_Provided entries:_
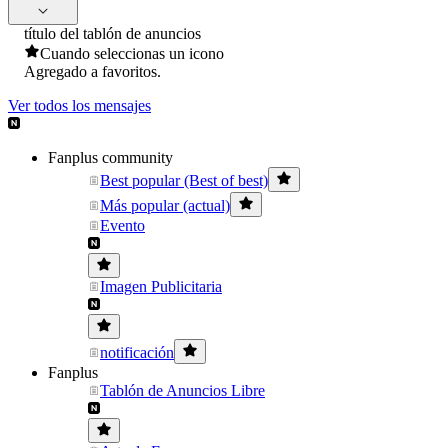
título del tablón de anuncios
Cuando seleccionas un icono
Agregado a favoritos.
Ver todos los mensajes
Fanplus community
Best popular (Best of best)
Más popular (actual)
Evento
Imagen Publicitaria
notificación
Fanplus
Tablón de Anuncios Libre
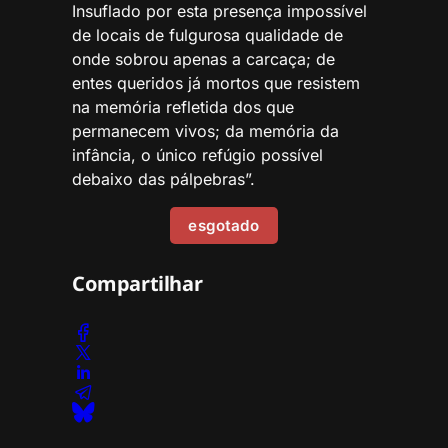
Insuflado por esta presença impossível
de locais de fulgurosa qualidade de
onde sobrou apenas a carcaça; de
entes queridos já mortos que resistem
na memória refletida dos que
permanecem vivos; da memória da
infância, o único refúgio possível
debaixo das pálpebras”.
esgotado
Compartilhar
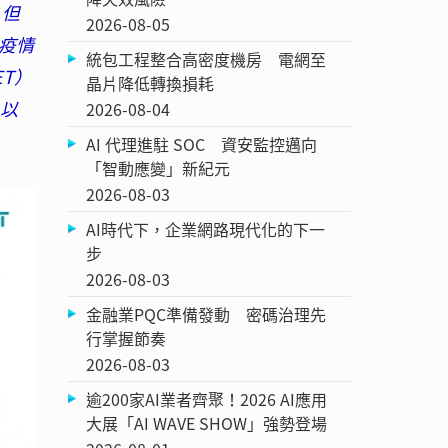
，但
2026-08-05
疫情
統包工程整合高密度機房 電網至
T）
晶片降低轉換損耗
，以
2026-08-04
AI 代理進駐 SOC 資安監控邁向
「智動應變」新紀元
2026-08-03
AI時代下，企業網路現代化的下一
步
2026-08-03
金融業PQC準備發動 密碼治理先
行掌握節奏
2026-08-03
逾200家AI業者齊聚！2026 AI應用
大展「AI WAVE SHOW」強勢登場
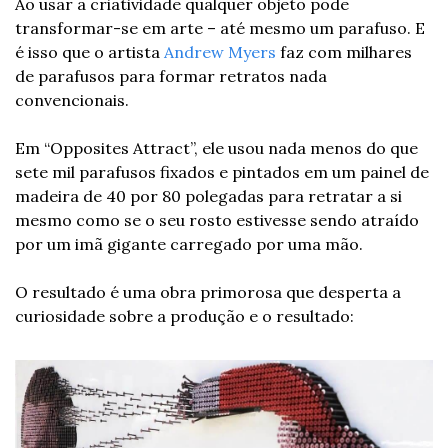
Ao usar a criatividade qualquer objeto pode 
transformar-se em arte – até mesmo um parafuso. E 
é isso que o artista 
Andrew Myers
 faz com milhares 
de parafusos para formar retratos nada 
convencionais.
Em “Opposites Attract”, ele usou nada menos do que 
sete mil parafusos fixados e pintados em um painel de 
madeira de 40 por 80 polegadas para retratar a si 
mesmo como se o seu rosto estivesse sendo atraído 
por um imã gigante carregado por uma mão.
O resultado é uma obra primorosa que desperta a 
curiosidade sobre a produção e o resultado:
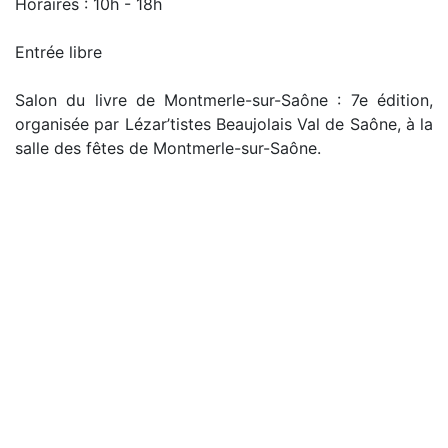
Horaires : 10h - 18h
Entrée libre
Salon du livre de Montmerle-sur-Saône : 7e édition,
organisée par Lézar’tistes Beaujolais Val de Saône, à la
salle des fêtes de Montmerle-sur-Saône.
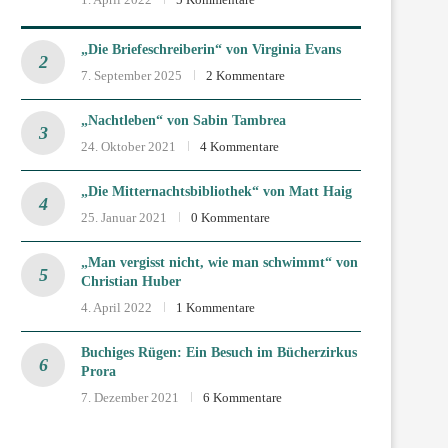
„Die Briefeschreiberin“ von Virginia Evans
7. September 2025
2 Kommentare
„Nachtleben“ von Sabin Tambrea
24. Oktober 2021
4 Kommentare
„Die Mitternachtsbibliothek“ von Matt Haig
25. Januar 2021
0 Kommentare
„Man vergisst nicht, wie man schwimmt“ von
Christian Huber
4. April 2022
1 Kommentare
Buchiges Rügen: Ein Besuch im Bücherzirkus
Prora
7. Dezember 2021
6 Kommentare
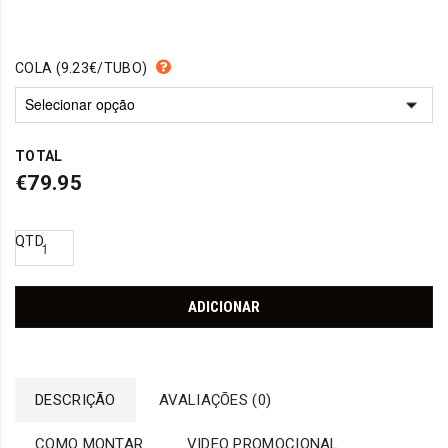
COLA (9.23€/TUBO)
TOTAL
€79.95
QTD
ADICIONAR
DESCRIÇÃO
AVALIAÇÕES (0)
COMO MONTAR
VIDEO PROMOCIONAL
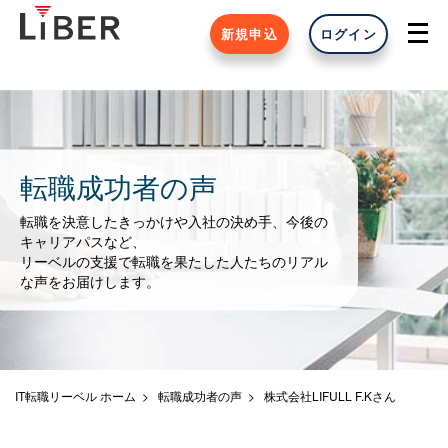
新規申込
ログイン
転職成功者の声
転職を決意したきっかけや入社の決め手、今後の
キャリアパスなど、
リーベルの支援で転職を果たした人たちのリアル
な声をお届けします。
IT転職リーベル ホーム
転職成功者の声
株式会社LIFULL F.Kさん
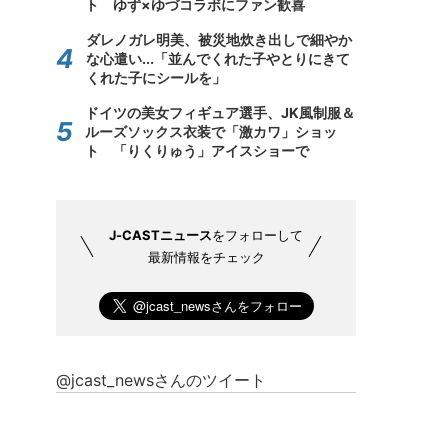
ト ゆず×ゆづコラボにファン歓喜
ダレノガレ明美、被災地炊き出しで細やか
な心遣い...「並んでくれた子やとりにきて
くれた子にシールを」
ドイツの美女フィギュア選手、JK風制服＆
ルーズソックス衣装で「激カワ」ショッ
ト 「りくりゅう」アイスショーで
J-CASTニュース
をフォローして
最新情報をチェック
@jcast_newsさんのツイート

_What you have to do:_ This task calls for restating, word for word, each line from the line holding "IT転職リーベル ホーム" through the end of the material, pictures left out.

_Task answer:_
IT転職リーベル ホーム
転職成功者の声
株式会社LIFULL F.Kさん
ト ゆず×ゆづコラボにファン歓喜
ダレノガレ明美、被災地炊き出しで細やか
な心遣い...「並んでくれた子やとりにきて
くれた子にシールを」
ドイツの美女フィギュア選手、JK風制服＆
ルーズソックス衣装で「激カワ」ショッ
ト 「りくりゅう」アイスショーで
J-CASTニュース
をフォローして
最新情報をチェック
@jcast_newsさんのツイート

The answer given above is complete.